Beschreibung
### Overview ###
We are seeking **Data Research Engineers** to join our **Multimodal team**, where we are building the next generation of foundation models across vision, language, audio, and beyond. If you are passionate about exploring, designing, and building high-quality datasets to drive frontier AI models, this role is for you.
At Microsoft AI, data is at the heart of innovation-and in this role, you will collaborate closely with scientists, engineers, and annotators to curate, analyze, and evaluate diverse multimodal data sources critical to model development. You-ll lead efforts in developing novel data collection strategies, improving dataset quality, understanding data-driven model behaviors, and aligning datasets with ethical and societal values.

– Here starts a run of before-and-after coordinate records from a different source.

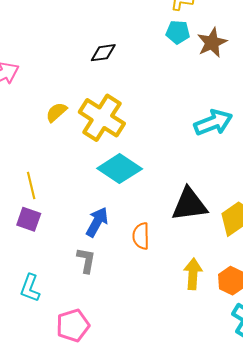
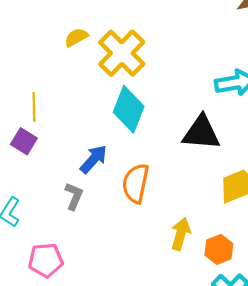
cyan diamond: (120, 169) -> (129, 109), turned 66
black triangle: (189, 205) -> (201, 133), moved
orange semicircle: (141, 236) -> (136, 183), size x1.4

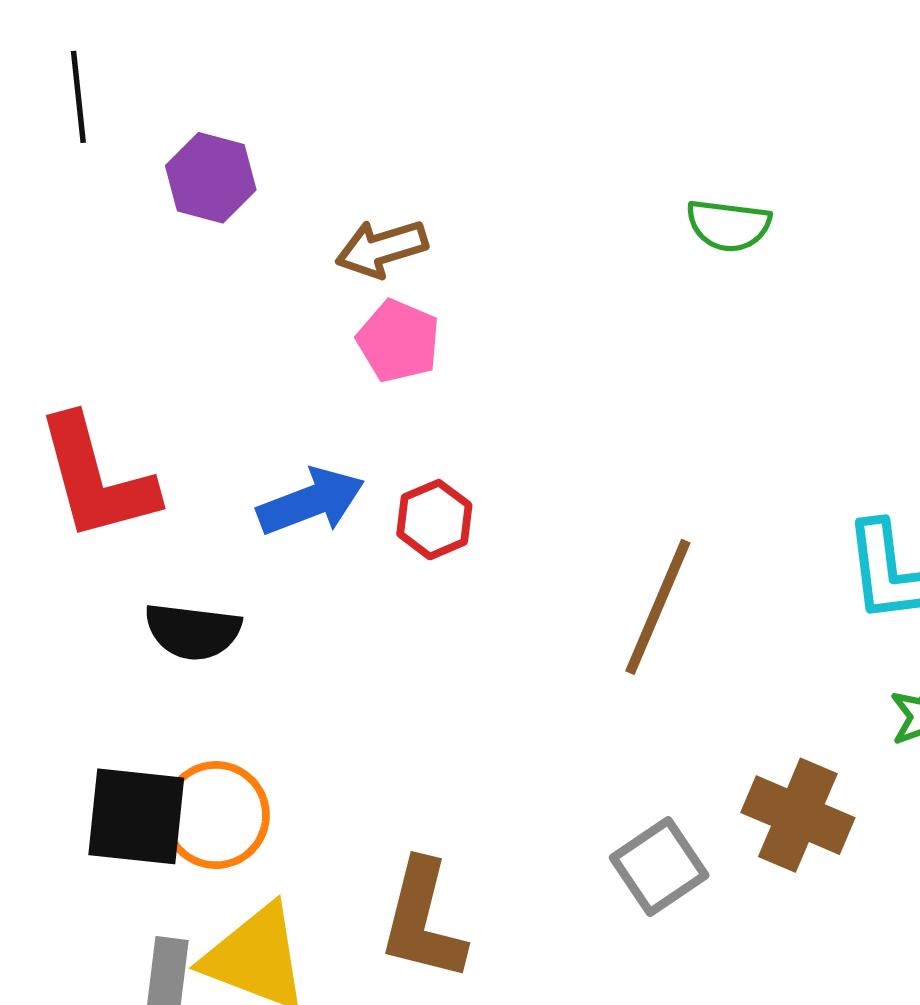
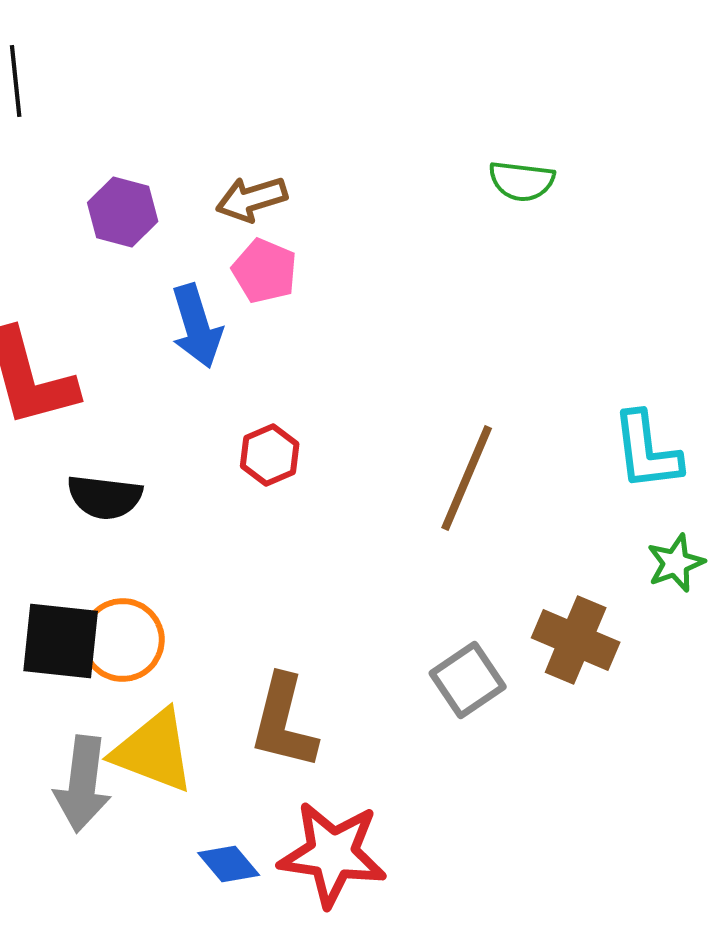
purple hexagon: (211, 178) -> (123, 212), moved
blue arrow: (311, 502) -> (197, 326), moved, turned 94
red hexagon: (434, 520) -> (270, 455), moved

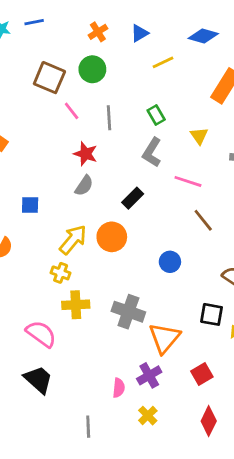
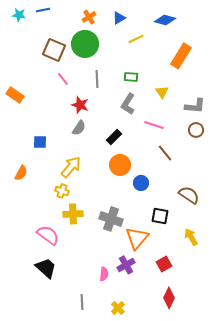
green circle: (92, 69) -> (85, 44), size x1.4
pink line: (72, 111) -> (63, 79), moved
green rectangle: (156, 115) -> (131, 77), turned -56
orange circle: (112, 237) -> (120, 165), moved
black square: (212, 314) -> (160, 216), moved
yellow cross: (148, 416) -> (118, 308), moved

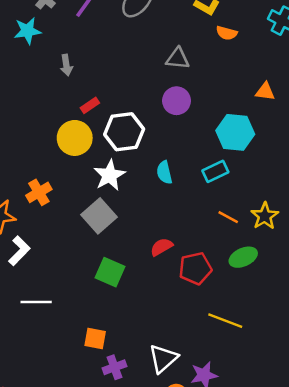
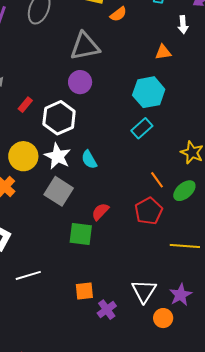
orange semicircle: (227, 33) -> (118, 14), turned -36
gray triangle: (178, 59) -> (85, 46), size x1.5
purple circle: (177, 101) -> (80, 82), moved
yellow circle: (75, 138) -> (23, 156), moved
cyan semicircle: (164, 172) -> (89, 160), moved
orange line: (228, 217) -> (157, 180), moved, turned 42
red semicircle: (161, 247) -> (100, 212), moved

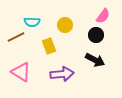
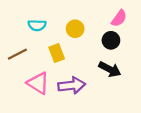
brown line: (16, 37) -> (17, 54), moved
pink triangle: (21, 72) -> (38, 83), moved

This is a cross-disciplinary, high-impact role ideal for engineers who want to push the boundaries of what AI can learn from data, especially in multimodal contexts.
Microsoft-s mission is to empower every person and every organization on the planet to achieve more. As employees we come together with a growth mindset, innovate to empower others, and collaborate to realize our shared goals. Each day we build on our values of respect, integrity, and accountability to create a culture of inclusion where everyone can thrive at work and beyond.
### Qualifications ###
**Required Qualifications:**
* Bachelor's Degree in AI, Computer Science, Data Science, Statistics, Physics, Engineering, or a related technical field AND technical engineering experience with coding in languages including, but not limited to, Python and common data libraries (Pandas, NumPy, etc.)
* OR equivalent experience
* Experience in data analysis or data engineering
* Proficiency in statistics and exploratory data analysis methods
* Ability to communicate technical findings effectively to research and product teams
**Preferred Qualifications:**
* Master's Degree in Computer Science or related technical field AND technical engineering experience with coding in languages including, but not limited to, Python and common data libraries (Pandas, NumPy, etc.)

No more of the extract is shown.